[ad_1]
When Olivia Hooker was six, she was forced to hide under a table when a white crowd destroyed the neighborhood around her.
Later, she would tell how much she struggled to keep quiet while the men carrying the torch carried an ax to the family piano. Outside, nearly 1,000 homes and businesses – including his father's clothing store – were shrinking.
The 1921 racial riot in Tulsa, as it would be called, would also cause 300 deaths among blacks.
But the horrific incident in Oklahoma would be far from the only highlight of Ms. Hooker's remarkable life.
In 103 years, she became the first African-American woman to join the US Coast Guard, earn a doctorate and play a key role in the justice of racial riots more than 70 years later. the fact.
It would be praised by the first black president of the United States as "tireless voice for justice and equality", and described as "national treasure" by the chief of the US Coast Guard.
& # 39; The terrible disaster & # 39;
Mrs. Hooker, who died Wednesday at her home in White Plains, New York, thousands of miles away and nearly 100 years old from the Tulsa riots, was born in February 1915 in Muskogee, in the United States. ;Oklahoma.
When she was six, the family had moved to Tulsa, where her father had "a very good shop" that "did not wear anything of poor quality".
They lived in Greenwood, a wealthy African-American region known as "Black Wall Street".
But on May 31, 1921, it would become the scene of the worst racial riot in the United States – prompted by rumors that a black man assaulted a white woman in an elevator.
Ms. Hooker was informed early on when she saw men carrying lighted torches enter their backyard. It was then, she told American radio NPR, that her mother hid Ms. Hooker and her three siblings under a table.
The crowd destroyed the piano and clothes of her dolls, but that's not what Ms. Hooker was most affected by when she later called "the terrible Tulsa disaster".
"For me, the most shocking thing was seeing people to whom you had never done anything to irritate, who simply took it upon themselves to destroy your property because they did not want you to have these things, and they taught you a lesson, "she told NPR.

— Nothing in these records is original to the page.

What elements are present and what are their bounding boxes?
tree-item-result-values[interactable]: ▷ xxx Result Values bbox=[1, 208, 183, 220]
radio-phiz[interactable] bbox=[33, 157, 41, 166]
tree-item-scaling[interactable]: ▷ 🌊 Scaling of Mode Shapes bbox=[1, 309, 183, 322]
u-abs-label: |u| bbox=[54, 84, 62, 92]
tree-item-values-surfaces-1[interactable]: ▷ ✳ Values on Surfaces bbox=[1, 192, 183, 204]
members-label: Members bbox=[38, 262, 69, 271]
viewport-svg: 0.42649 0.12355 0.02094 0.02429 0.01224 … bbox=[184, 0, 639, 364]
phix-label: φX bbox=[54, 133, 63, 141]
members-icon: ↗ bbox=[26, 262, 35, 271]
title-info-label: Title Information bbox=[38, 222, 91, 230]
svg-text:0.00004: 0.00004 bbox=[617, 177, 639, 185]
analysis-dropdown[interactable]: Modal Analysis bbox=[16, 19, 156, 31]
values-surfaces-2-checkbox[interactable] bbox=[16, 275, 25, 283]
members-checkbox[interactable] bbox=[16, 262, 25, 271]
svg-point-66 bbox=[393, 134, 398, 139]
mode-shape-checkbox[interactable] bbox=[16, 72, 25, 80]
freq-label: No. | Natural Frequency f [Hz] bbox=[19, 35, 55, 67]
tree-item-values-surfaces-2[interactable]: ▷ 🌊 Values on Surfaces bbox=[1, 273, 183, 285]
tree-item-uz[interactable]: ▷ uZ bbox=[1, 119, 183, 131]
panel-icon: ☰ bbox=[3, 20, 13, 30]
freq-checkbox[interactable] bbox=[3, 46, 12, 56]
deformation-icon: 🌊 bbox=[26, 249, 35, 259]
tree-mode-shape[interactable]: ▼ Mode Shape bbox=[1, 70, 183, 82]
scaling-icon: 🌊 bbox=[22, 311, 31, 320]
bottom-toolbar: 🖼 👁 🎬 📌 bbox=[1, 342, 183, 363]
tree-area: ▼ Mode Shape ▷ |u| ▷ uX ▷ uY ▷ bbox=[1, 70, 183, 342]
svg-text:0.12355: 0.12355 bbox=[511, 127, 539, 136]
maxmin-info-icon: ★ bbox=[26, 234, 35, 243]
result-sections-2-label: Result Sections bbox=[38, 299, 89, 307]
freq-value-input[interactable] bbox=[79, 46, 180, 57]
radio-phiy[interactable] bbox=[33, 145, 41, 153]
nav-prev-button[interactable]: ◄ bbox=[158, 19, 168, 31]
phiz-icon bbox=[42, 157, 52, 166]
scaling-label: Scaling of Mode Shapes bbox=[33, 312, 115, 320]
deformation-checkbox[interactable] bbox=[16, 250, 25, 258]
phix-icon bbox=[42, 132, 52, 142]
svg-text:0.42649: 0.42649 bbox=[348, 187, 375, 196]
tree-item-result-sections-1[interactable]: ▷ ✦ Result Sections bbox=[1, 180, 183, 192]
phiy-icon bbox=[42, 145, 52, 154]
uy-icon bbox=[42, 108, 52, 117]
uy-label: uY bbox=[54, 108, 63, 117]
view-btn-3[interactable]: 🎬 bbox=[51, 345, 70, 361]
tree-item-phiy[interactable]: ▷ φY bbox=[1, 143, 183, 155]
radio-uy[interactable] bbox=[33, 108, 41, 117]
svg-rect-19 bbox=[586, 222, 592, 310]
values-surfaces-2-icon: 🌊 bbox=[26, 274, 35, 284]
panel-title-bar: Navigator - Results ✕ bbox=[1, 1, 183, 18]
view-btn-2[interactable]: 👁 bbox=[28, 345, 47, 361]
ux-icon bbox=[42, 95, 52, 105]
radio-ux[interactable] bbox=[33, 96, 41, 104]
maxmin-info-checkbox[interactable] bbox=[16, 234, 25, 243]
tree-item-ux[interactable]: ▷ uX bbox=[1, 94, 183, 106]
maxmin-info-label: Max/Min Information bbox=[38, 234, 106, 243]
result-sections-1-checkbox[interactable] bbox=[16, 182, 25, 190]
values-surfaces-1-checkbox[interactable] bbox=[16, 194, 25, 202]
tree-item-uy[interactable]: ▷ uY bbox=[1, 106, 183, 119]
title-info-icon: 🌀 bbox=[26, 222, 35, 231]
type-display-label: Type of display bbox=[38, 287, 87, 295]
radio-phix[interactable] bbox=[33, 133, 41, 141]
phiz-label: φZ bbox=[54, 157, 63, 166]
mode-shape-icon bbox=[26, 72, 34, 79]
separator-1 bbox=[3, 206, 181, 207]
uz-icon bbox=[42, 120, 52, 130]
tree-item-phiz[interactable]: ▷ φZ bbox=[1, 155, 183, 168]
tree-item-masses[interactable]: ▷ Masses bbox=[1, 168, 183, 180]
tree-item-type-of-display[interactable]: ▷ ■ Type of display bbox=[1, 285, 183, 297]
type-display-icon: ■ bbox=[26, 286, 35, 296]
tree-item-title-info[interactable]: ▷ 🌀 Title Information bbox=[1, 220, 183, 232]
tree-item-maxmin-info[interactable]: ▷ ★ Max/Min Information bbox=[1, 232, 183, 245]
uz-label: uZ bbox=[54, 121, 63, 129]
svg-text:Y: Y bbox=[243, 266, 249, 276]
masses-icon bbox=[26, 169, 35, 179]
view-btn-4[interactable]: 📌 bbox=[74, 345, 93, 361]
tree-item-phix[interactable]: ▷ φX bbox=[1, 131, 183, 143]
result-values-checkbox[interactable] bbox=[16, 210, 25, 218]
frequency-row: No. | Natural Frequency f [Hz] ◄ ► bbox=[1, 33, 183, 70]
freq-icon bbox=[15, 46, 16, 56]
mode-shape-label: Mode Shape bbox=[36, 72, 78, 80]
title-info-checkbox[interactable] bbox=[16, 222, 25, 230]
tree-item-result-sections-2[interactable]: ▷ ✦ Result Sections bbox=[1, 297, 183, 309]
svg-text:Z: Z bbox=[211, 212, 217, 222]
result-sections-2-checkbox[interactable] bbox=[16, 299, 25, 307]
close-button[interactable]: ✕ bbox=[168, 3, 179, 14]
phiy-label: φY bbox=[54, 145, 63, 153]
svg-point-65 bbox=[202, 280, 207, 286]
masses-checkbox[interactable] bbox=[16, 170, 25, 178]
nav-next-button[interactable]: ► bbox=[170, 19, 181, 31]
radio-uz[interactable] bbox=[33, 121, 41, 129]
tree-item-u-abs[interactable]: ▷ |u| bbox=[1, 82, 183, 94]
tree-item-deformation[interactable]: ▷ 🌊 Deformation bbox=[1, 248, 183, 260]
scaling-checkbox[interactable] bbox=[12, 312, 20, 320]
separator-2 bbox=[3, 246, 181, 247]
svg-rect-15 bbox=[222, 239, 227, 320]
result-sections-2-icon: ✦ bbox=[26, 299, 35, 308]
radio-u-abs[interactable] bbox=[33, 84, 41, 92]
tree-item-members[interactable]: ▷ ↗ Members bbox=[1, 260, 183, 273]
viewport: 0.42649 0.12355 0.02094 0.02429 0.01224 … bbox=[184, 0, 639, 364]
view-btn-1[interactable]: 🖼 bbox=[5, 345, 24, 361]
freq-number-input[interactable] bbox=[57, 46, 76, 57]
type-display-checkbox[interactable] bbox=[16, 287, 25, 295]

His family did not stay in Tulsa after the riots. Instead, they moved to a place where children could grow up safely. Ms. Hooker finally graduated from Ohio State University.
More lives in the profile:
And then, with World War II raging around them, President Franklin D. Roosevelt opened the female military to minorities.
Mrs. Hooker knew exactly what she had to do: initially rejected by the Navy Women's Reserve, she had joined the Coast Guard Women's Reserve, known as Spars, in 1945.
She was the first black woman to do it.
"Miss Hooker has not had the easy task of getting involved," wrote Lt recruiter Margaret Tighe about her enlistment.
"She is the first black woman to be accepted by the Spars and she is fully aware of this fact, she feels a sincere desire to serve and has the feeling of opening a field to the young women of her race."
However, it seems that Ms. Hooker had other concerns in mind.
"I did not tell my mother because I thought she would fly," she told Google earlier this year.
"When the day came, I told Mom, let's take a cup of tea." To my astonishment, she told me that if I were a young woman, I'd be there since long time."
His role was mainly to "prepare the return of the many coast guards returning from the war and to rejoin civilian life," said the Coast Guard.
The following year, the Spars were dissolved. But his time in the Coast Guard began to open other doors. Through her benefits to the IG, she was able to obtain a master's degree from Columbia University, followed by a Ph.D. in psychology from the University of Rochester.
Later, in the 1960s, she began working as a teacher at Fordham University in New York.
Then, in 1997, she was a founding member of Tulsa's Race Anti-Riot Commission. Four years later, the commission's findings would pave the way for recognition of the true magnitude of what happened in Greenwood.
It is hardly surprising that former President Barack Obama describes it as a "source of inspiration" in 2015.
"She has been a teacher and mentor to her students, a passionate advocate for Americans with disabilities, a young children's counseling psychologist, a caregiver at the height of the AIDS epidemic, a tireless voice for justice, and the world's best. "Equality," Obama told the Coast Guard Class of 2015 while she was sitting in the front row.
Indeed, it was a woman who began volunteering with the 95-year-old Auxiliary Coast Guard, who still spoke to reporters about her remarkable life – and lessons learned – during her 103 years of service. years.
As for her motivation, Ms. Hooker had a simple answer: "It's not about you or me, it's about what we can give to this world."